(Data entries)
━━━━━━━━

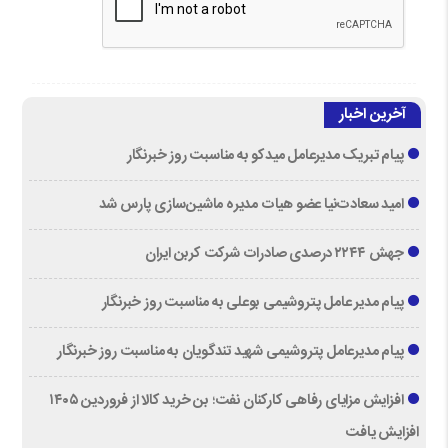
آخرین اخبار
پیام تبریک مدیرعامل میدکو به مناسبت روز خبرنگار
امید سعادت‌نیا عضو هیات مدیره ماشین‌سازی پارس شد
جهش ۲۲۴۴ درصدی صادرات شرکت کربن ایران
پیام مدیر عامل پتروشیمی بوعلی به مناسبت روز خبرنگار
پیام مدیرعامل پتروشیمی شهید تندگویان به مناسبت روز خبرنگار
افزایش مزایای رفاهی کارکنان نفت؛ بن خرید کالا از فروردین ۱۴۰۵
افزایش یافت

━━━━━━━━

Repeat the full set of records exactly, and output no pictures.

Task response:
آخرین اخبار
پیام تبریک مدیرعامل میدکو به مناسبت روز خبرنگار
امید سعادت‌نیا عضو هیات مدیره ماشین‌سازی پارس شد
جهش ۲۲۴۴ درصدی صادرات شرکت کربن ایران
پیام مدیر عامل پتروشیمی بوعلی به مناسبت روز خبرنگار
پیام مدیرعامل پتروشیمی شهید تندگویان به مناسبت روز خبرنگار
افزایش مزایای رفاهی کارکنان نفت؛ بن خرید کالا از فروردین ۱۴۰۵
افزایش یافت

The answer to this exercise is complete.